[Transcribed page contents]
◇ ◇ ◇ ◇ ◇

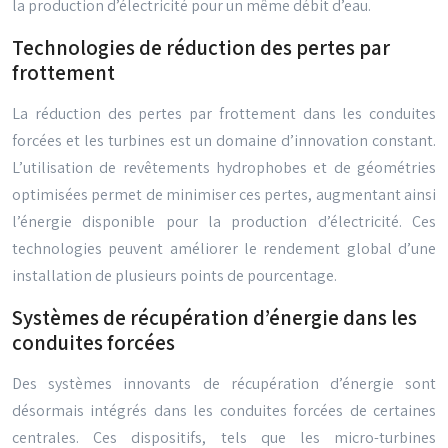
la production d’électricité pour un même débit d’eau.
Technologies de réduction des pertes par
frottement
La réduction des pertes par frottement dans les conduites
forcées et les turbines est un domaine d’innovation constant.
L’utilisation de revêtements hydrophobes et de géométries
optimisées permet de minimiser ces pertes, augmentant ainsi
l’énergie disponible pour la production d’électricité. Ces
technologies peuvent améliorer le rendement global d’une
installation de plusieurs points de pourcentage.
Systèmes de récupération d’énergie dans les
conduites forcées
Des systèmes innovants de récupération d’énergie sont
désormais intégrés dans les conduites forcées de certaines
centrales. Ces dispositifs, tels que les micro-turbines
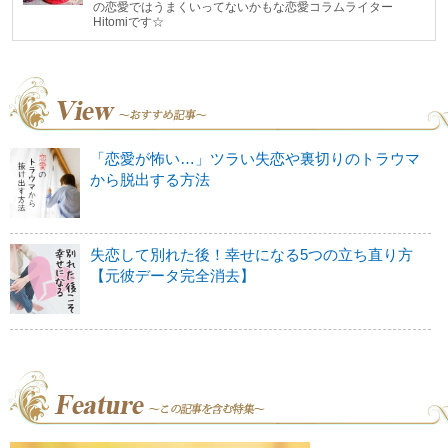
の恋愛ではうまくいってないかもな恋愛コラムライター
Hitomiです☆
「恋愛が怖い…」ツラい失恋や裏切りのトラウマ
から脱出する方法
失恋して別れた後！幸せになる5つの立ち直り方
【元彼データ完全消去】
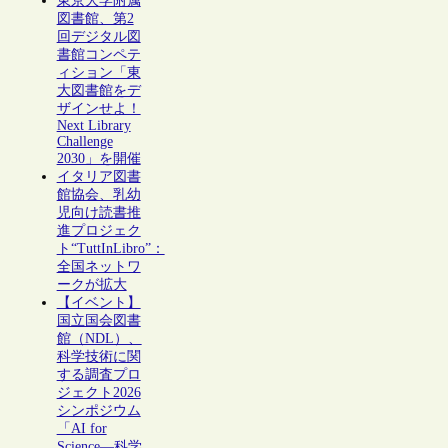
東京大学附属
図書館、第2
回デジタル図
書館コンペテ
ィション「東
大図書館をデ
ザインせよ！
Next Library
Challenge
2030」を開催
イタリア図書
館協会、乳幼
児向け読書推
進プロジェク
ト“TuttInLibro”：
全国ネットワ
ークが拡大
【イベント】
国立国会図書
館（NDL）、
科学技術に関
する調査プロ
ジェクト2026
シンポジウム
「AI for
Science―科学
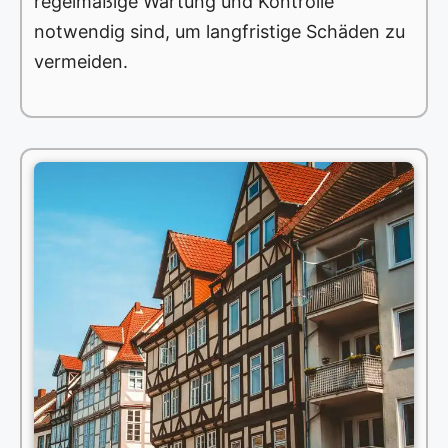
regelmäßige Wartung und Kontrolle
notwendig sind, um langfristige Schäden zu
vermeiden.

◇ ◇ ◇ ◇ ◇

[Exercise objective] Where a line of the records contains the word "conduites", copy that line.

[Reply]
La réduction des pertes par frottement dans les conduites
conduites forcées
désormais intégrés dans les conduites forcées de certaines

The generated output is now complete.